سبحانك اللهم و بحمدك أشهد أن لا إله إلا أنت أستغفرك و أتوب إليك

بِسۡمِ ٱللهِ ٱلرَّحۡمَـٰنِ ٱلرَّحِيمِ
تَبَّتۡ يَدَآ أَبِى لَهَبٍ۬ وَتَبَّ (١) مَآ أَغۡنَىٰ عَنۡهُ مَالُهُ ۥ وَمَا ڪَسَبَ (٢) سَيَصۡلَىٰ نَارً۬ا ذَاتَ لَهَبٍ۬ (٣) وَٱمۡرَأَتُهُ ۥ حَمَّالَةَ ٱلۡحَطَبِ (٤) فِى جِيدِهَا حَبۡلٌ۬ مِّن مَّسَدِۭ (٥


Au nom d’Allâh, le Tout Miséricordieux, le Très Miséricordieux
1. Que périssent les deux mains d’Aboû Lahab et que lui-même périsse
2. Sa fortune ne lui sert à rien, ni ce qu’il a acquis
3. Il sera brûlé dans un feu plein de flammes
4. De même sa femme, la porteuse de bois
5. [portant] à son cou une corde de fibres. »


Descente et composition

Sourate Al-Massad est une sourate courte de cinq versets révélée à la Mecque à l’aube de l’Islam ; elle figure à la cent onzième place dans le Coran. Elle s’appelle également « Al-lahab », en référence au personnage cité dans le premier verset : l’oncle du Prophète Aboû Lahab. Elle fut révélée en réponse à ce dernier ainsi qu’à sa femme suite à leur comportement des plus exécrables à l’encontre du Messager de Dieu.
Allâh avait ordonné au Prophète de commencer à transmettre Son message à ses proches. Un matin, il escalada le mont Aç-Çafâ et commença à appeler sa famille. Cet événement est rapporté par Ibnou ‘Abbâs : « Un jour, le Messager de Dieu monta à Aç-Çafâ et appela : “... Prenez garde !...” Aussitôt les Qoraychites se rassemblèrent autour de lui et dirent :
“ Qu’as-tu ?
Me croiriez-vous si je vous disais que l’ennemi va vous attaquer de nuit ou de jour ?
― Bien sûr !
Alors je suis pour vous un avertisseur qui vous met en garde contre un châtiment proche et terrible.
― Puisses-tu périr [tabba-l-lak] ! cria Aboû Lahab, est-ce pour cela que tu nous as réunis ?”
Sur ce, Dieu Le Puissant et Le Majestueux, révéla : “Périssent les mains d’Aboû Lahab et qu’il périsse lui-même […]” » [Rapporté par Al-Boukhârî.]
Le Prophète était connu auprès de tous comme étant « Al-Amîne », le véridique, le digne de confiance.

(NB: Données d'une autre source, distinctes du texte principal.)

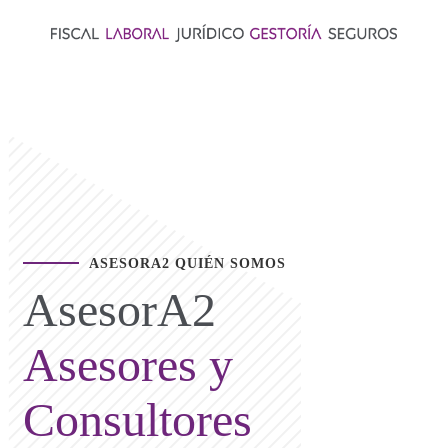
ASESORA2 QUIÉN SOMOS
AsesorA2
Asesores y
Consultores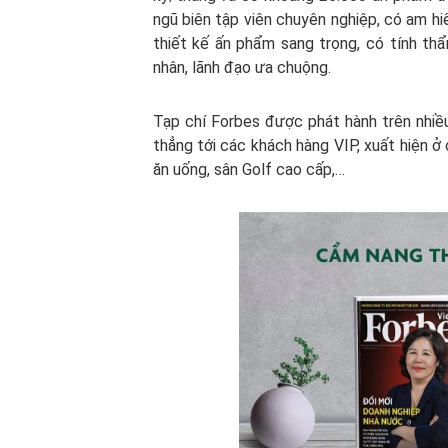
ngũ biên tập viên chuyên nghiệp, có am hiể
thiết kế ấn phẩm sang trọng, có tính th
nhân, lãnh đạo ưa chuộng.
Tạp chí Forbes được phát hành trên nhiều
thẳng tới các khách hàng VIP, xuất hiện ở
ăn uống, sân Golf cao cấp,…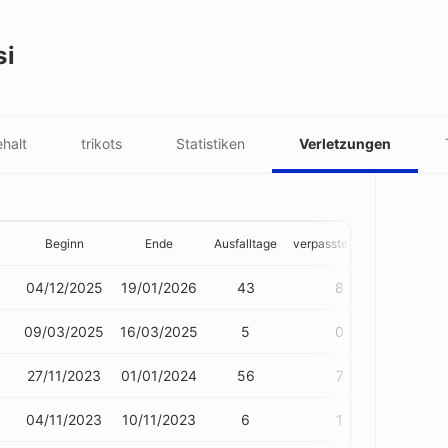
si
halt
trikots
Statistiken
Verletzungen
Beginn
Ende
Ausfalltage
verpasste Spiele
04/12/2025
19/01/2026
43
8
09/03/2025
16/03/2025
5
0
27/11/2023
01/01/2024
56
7
04/11/2023
10/11/2023
6
1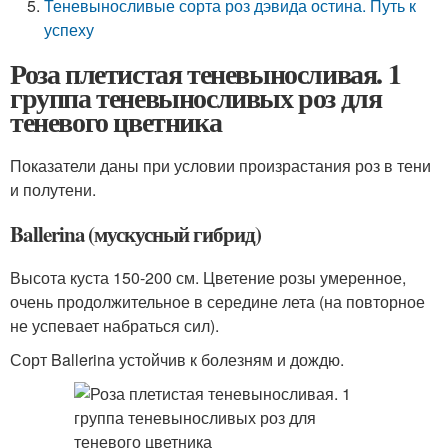
Теневыносливые сорта роз дэвида остина. Путь к
успеху
Роза плетистая теневыносливая. 1
группа теневыносливых роз для
теневого цветника
Показатели даны при условии произрастания роз в тени
и полутени.
Ballerina (мускусный гибрид)
Высота куста 150-200 см. Цветение розы умеренное,
очень продолжительное в середине лета (на повторное
не успевает набраться сил).
Сорт Ballerina устойчив к болезням и дождю.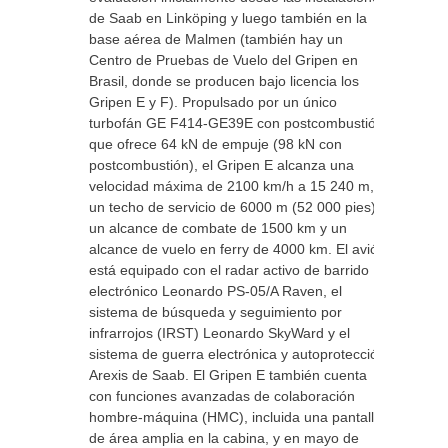
de Saab en Linköping y luego también en la
base aérea de Malmen (también hay un
Centro de Pruebas de Vuelo del Gripen en
Brasil, donde se producen bajo licencia los
Gripen E y F). Propulsado por un único
turbofán GE F414-GE39E con postcombustión
que ofrece 64 kN de empuje (98 kN con
postcombustión), el Gripen E alcanza una
velocidad máxima de 2100 km/h a 15 240 m,
un techo de servicio de 6000 m (52 000 pies),
un alcance de combate de 1500 km y un
alcance de vuelo en ferry de 4000 km. El avión
está equipado con el radar activo de barrido
electrónico Leonardo PS-05/A Raven, el
sistema de búsqueda y seguimiento por
infrarrojos (IRST) Leonardo SkyWard y el
sistema de guerra electrónica y autoprotección
Arexis de Saab. El Gripen E también cuenta
con funciones avanzadas de colaboración
hombre-máquina (HMC), incluida una pantalla
de área amplia en la cabina, y en mayo de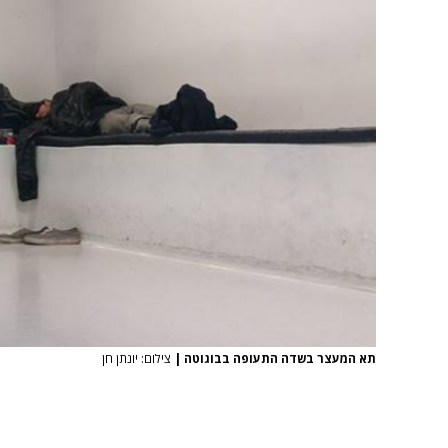
תא המעצר בשדה התעופה בבוגוטה
|
צילום: יונתן חן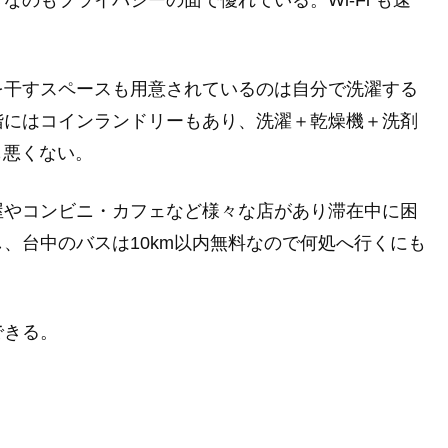
のもプライバシーの面で優れている。Wi-Fi も速
を干すスペースも用意されているのは自分で洗濯する
階にはコインランドリーもあり、洗濯＋乾燥機＋洗剤
も悪くない。
屋やコンビニ・カフェなど様々な店があり滞在中に困
、台中のバスは10km以内無料なので何処へ行くにも
できる。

Malheureusement, certains refusèrent de se soumettre à l’appel du Messager et outrepassèrent même gravement les limites du respect.

Thème

Cette sourate se rapporte au sort qu’attend Aboû Lahab et son épouse le jour du Jugement. Tous deux ennemis farouches du Messager de Dieu, ils ne cessaient de discréditer l’appel du Prophète pour détourner les gens de la foi. Non seulement ils combattaient le Prophète verbalement, mais ils ont même cherché à lui nuire physiquement. En effet, Aboû-z-Zinâd rapporte que Rabî‘a Ibnou ‘Abbâd lui a raconté : « Pendant la jahiliyya, je vis un jour le Prophète au marché de Dhou-l-Majâz qui appelait : “Ô gens ! Dites qu’il n’y a point de divinité en dehors d’Allâh et vous réussirez.” Les gens se rassemblaient autour de lui. Il y avait également un homme au visage éclatant derrière lui qui disait : “Certes, il est un apostat (de notre religion) et un menteur !”. Cet homme suivait le Prophète à chaque fois qu’il se déplaçait. Je m’enquis sur son identité et des gens me répondirent : “C’est son oncle Aboû Lahab”. » [Rapporté par Ahmad.]
Certaines sources rapportent qu’Aboû Lahab a blessé le Prophète en prononçant ses fameuses paroles.
Quant à sa femme, elle disposait des branches épineuses en pleine nuit sur le chemin qu’empruntait le Prophète pour aller prier. De telles conduites ne peuvent rester impunies et Allâh leur annonça un châtiment terrible.

 

Champ lexical et définitions

تَبَّتْ يَدَا أَبِي لَهَبٍ وَتَبَّ

1. Que périssent les deux mains d’Aboû Lahab et que lui-même périsse

Aboû Lahab a pour véritable nom ‘Abdou-l-‘Ouzzâ Ibnou ‘Abdi-l-Mouttalib. Al-‘Ouzzâ était le nom d’une statue adorée à la Mecque, il s’appelait donc « le serviteur d’Al-‘Ouzzâ ». Mais Allâh n’a pas employé ce nom, car cela serait revenu à reconnaître sa soumission à la fausse divinité ; tout être humain reste le serviteur de Dieu.
Il était également surnommé Aboû ‘Outba, « le père de ‘Outba », en référence à son fils aîné. Celui-ci était, ainsi que son frère, marié à une des filles du Prophète , mais dès le début de la révélation, Aboû Lahab et sa femme ont demandé à leurs fils de divorcer d’avec elles. Ces ruptures constituaient une intolérable injure à l’égard du Prophète et ses filles étaient donc les premières à subir les épreuves liées à la révélation du message.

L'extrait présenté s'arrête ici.